March 5, 2012 by Rivky Gee
This will be the first time and first show that I’ve invited people from so many different parts of my life…and I’ve made it public. eek. Not to say that everyone will attend. But, it will be interesting to see all my worlds collide through Art. In addition to anxiously putting myself out there, it will be the first sort of controversial piece that I’ve done regarding religious influences…which heavily touches on the core of who I am and how I was raised..and how I choose to live my life currently.
I feel apprehensive. I feel acknowledged. I feel jittery. I feel scared. I feel content. I feel curious. I feel inhibited. I feel touched. I feel inspired. I feel strengthened. I feel shy. I feel unabashed, unprincipled, doubtful, hesitant, proud, humbled and appreciative to know where I stand and thankful to have insight into who I am creatively, spiritually, emotionally and intellectually.
I was just discussing with a friend the difference between being proud of yourself and having too much pride.

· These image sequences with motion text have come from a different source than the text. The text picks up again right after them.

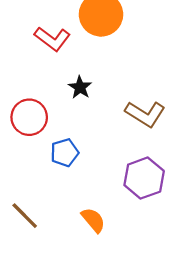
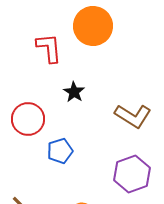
red L-shape: (52, 39) -> (49, 48), turned -132

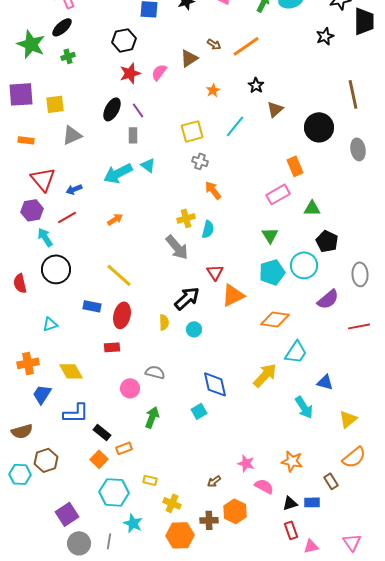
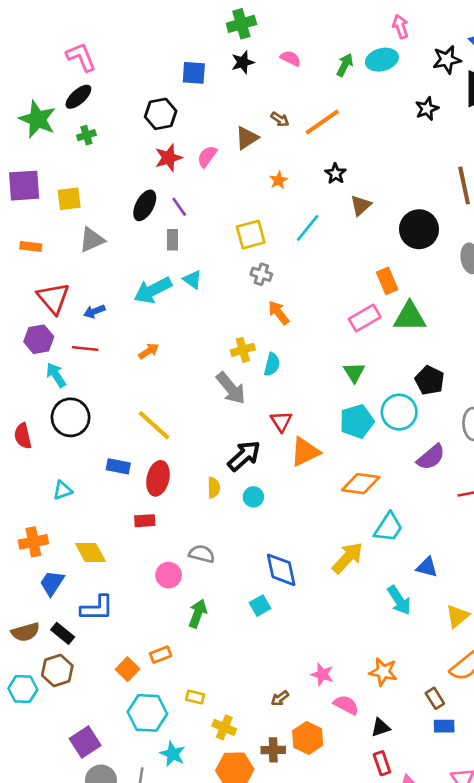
green triangle: (312, 208) -> (410, 317), moved, size x1.5
red line: (67, 217) -> (85, 348), turned 36
black rectangle: (102, 432) -> (63, 633), moved
blue rectangle: (312, 502) -> (444, 726), moved

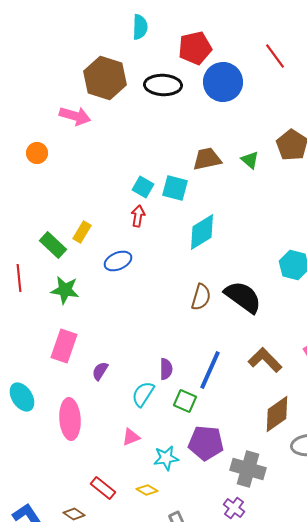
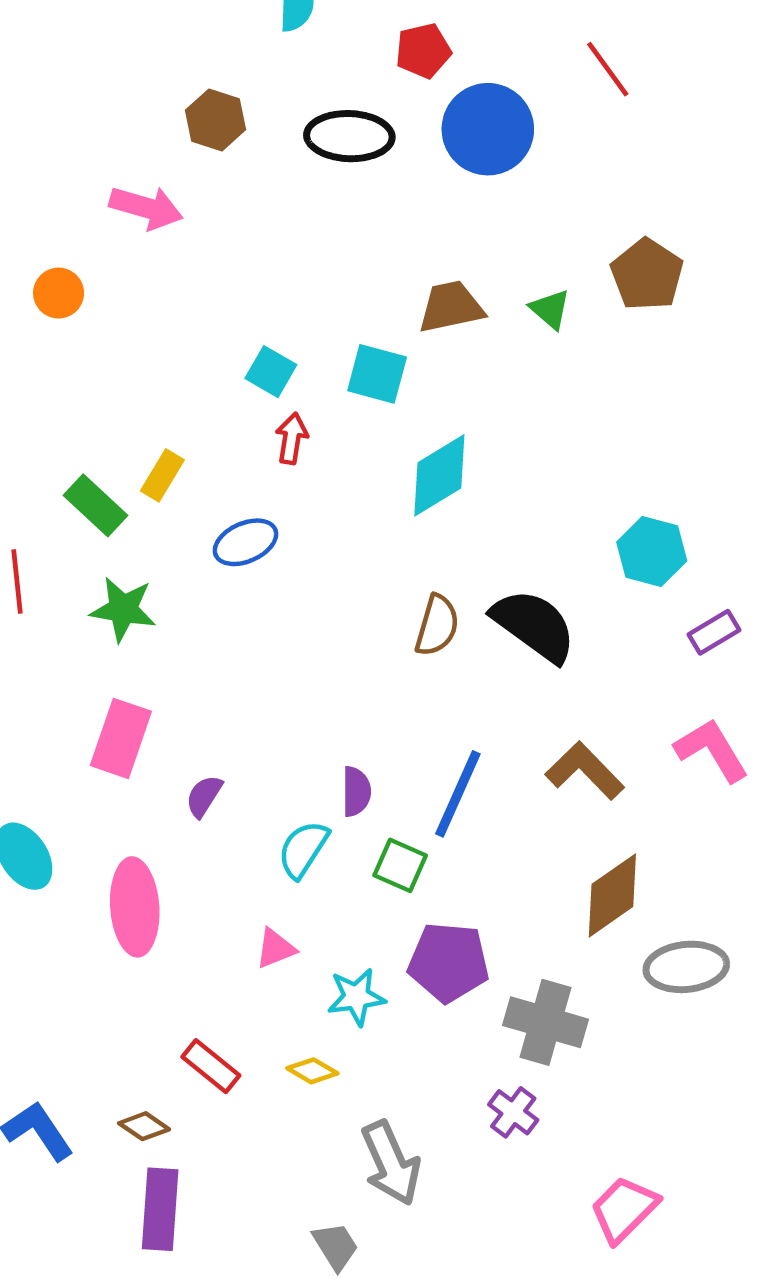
red pentagon: (195, 48) -> (423, 51), size x0.7
brown hexagon: (105, 78) -> (215, 120), size x0.6
cyan square: (143, 187) -> (271, 372), moved

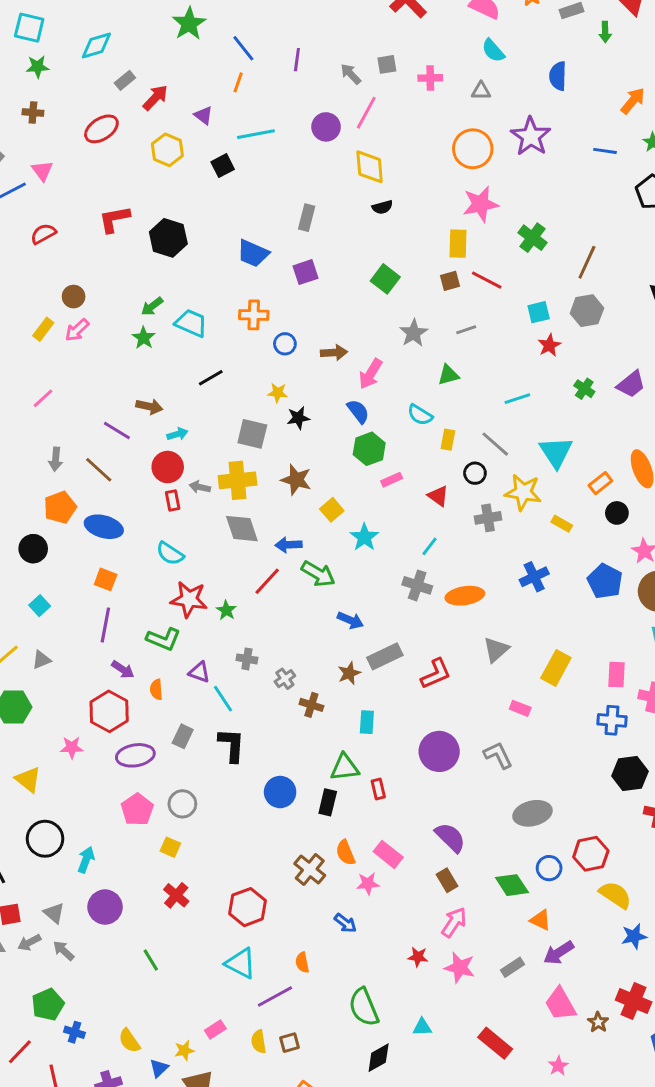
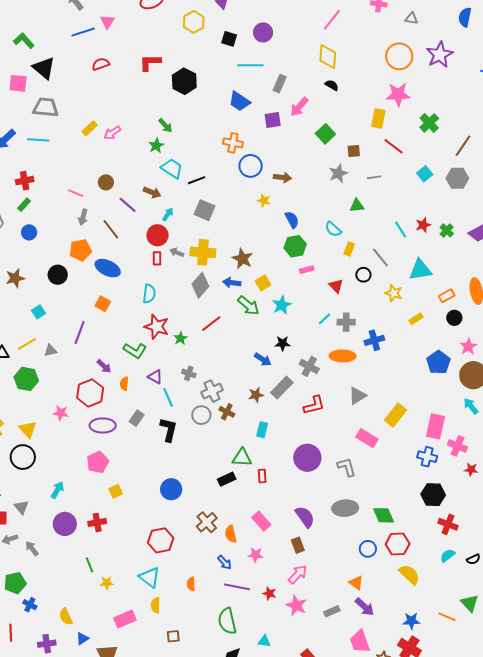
purple circle: (326, 127) -> (263, 32), moved
cyan line: (256, 134) -> (250, 65), moved
black square: (223, 166) -> (229, 39), turned 35
black semicircle: (382, 207) -> (332, 85), turned -144
brown square: (450, 281) -> (354, 151), moved
brown circle: (74, 297) -> (106, 182), moved
green arrow: (152, 306) -> (165, 125), turned -105
cyan square: (539, 312) -> (425, 174), turned -35
cyan trapezoid: (191, 323) -> (172, 168), moved
blue circle: (285, 344) -> (251, 166), size x1.5
red star: (549, 345) -> (423, 225), moved
pink arrow: (371, 374) -> (299, 107), moved
yellow star: (278, 393) -> (264, 201), moved
pink line: (43, 398) -> (76, 193), moved, turned 56
cyan line: (517, 399) -> (401, 229), turned 66
black star: (298, 418) -> (283, 343), moved
cyan arrow: (177, 434) -> (168, 214), turned -48
gray square: (252, 434) -> (204, 210), moved
cyan triangle: (556, 452) -> (420, 270), turned 45
yellow star: (523, 492) -> (394, 293), size x0.7
gray cross: (488, 518) -> (346, 322), moved
yellow rectangle: (562, 524) -> (416, 319), turned -72
gray diamond: (242, 529) -> (200, 285), turned 50
blue arrow: (288, 545) -> (232, 283), moved
cyan semicircle: (170, 554) -> (149, 294), turned -126
green arrow: (318, 574) -> (248, 306), moved
blue cross: (534, 577) -> (374, 340), moved
gray cross: (417, 585) -> (309, 366), moved
cyan square: (40, 606) -> (39, 312), moved
purple line: (105, 625) -> (80, 332), moved
gray rectangle: (385, 656) -> (282, 388), turned -30
pink rectangle: (617, 675) -> (435, 426), size x1.4
gray cross: (285, 679) -> (212, 391), size x1.5
pink rectangle: (520, 708) -> (367, 438), size x1.5
blue circle: (280, 792) -> (171, 489), moved
black rectangle: (328, 802) -> (227, 479), turned 42
gray circle: (182, 804) -> (201, 415), moved
gray ellipse: (532, 813) -> (345, 508), moved
black circle: (45, 839) -> (23, 457), moved
yellow square: (170, 847) -> (116, 491), turned 32
orange semicircle: (345, 853) -> (231, 534), moved
pink star: (368, 884) -> (256, 555), moved
green diamond: (512, 885) -> (384, 515), moved
red cross: (176, 895) -> (97, 522), moved, turned 30
gray triangle: (54, 913) -> (21, 507), moved
blue star: (634, 936) -> (411, 621), moved
purple arrow: (559, 953) -> (365, 607), turned -115
purple line: (275, 996) -> (237, 587), moved, turned 30
pink rectangle: (215, 1029) -> (125, 619), size x1.5
yellow semicircle: (259, 1042) -> (156, 605), moved
yellow star: (184, 1050) -> (107, 583), moved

Where is this division? Is there a line? Are they two completely separate things? Has the definition of the word ego been blurred by theory and culture? Has the word self-esteem been blurred by theory and culture? Can I ‘brag’ about myself without it being misconstrued or distorted by a person’s human development and the progress of positive growth? I used the word ‘brag’ to make a statement. Now re-track: Can I express what my strengths are without my OWN brain sparking a flash of influenced societal doubt and insecurity that may potentially be misconstrued and distorted by THEIR brains sparking a flash of what these definitions convey linguistically, culturally?
Are we all slightly confused? Has the ego been blurred and muddled and possibly damaged…by society’s misinterpretation? How do we take back the individual term of ego, pride, confidence and success and make it our own, without narcissistic, self-centered and conceited falsifications? Where can the balance be restored of, not just the etymological basis for how we communicate and are perceived but, also from an introspective angle that can hold itself independently powerful and from irreverently remaining culturally skewed?
Side Note: I’m good at art, good at singing, good at writing and oh so proud of myself for being able to share it with all sorts of individuals that are a part of my life and my world.
I’m still filled with anticipatory anxiety about worlds colliding and clashing, along with a mildly controversial piece that will be hung on the gallery wall. I will clank my glass of wine and celebrate my freedom to be me.
(and just in case you so ever happen to be in the neighborhood, my work will be up March 15, 2012 at Fountain Gallery. NYC.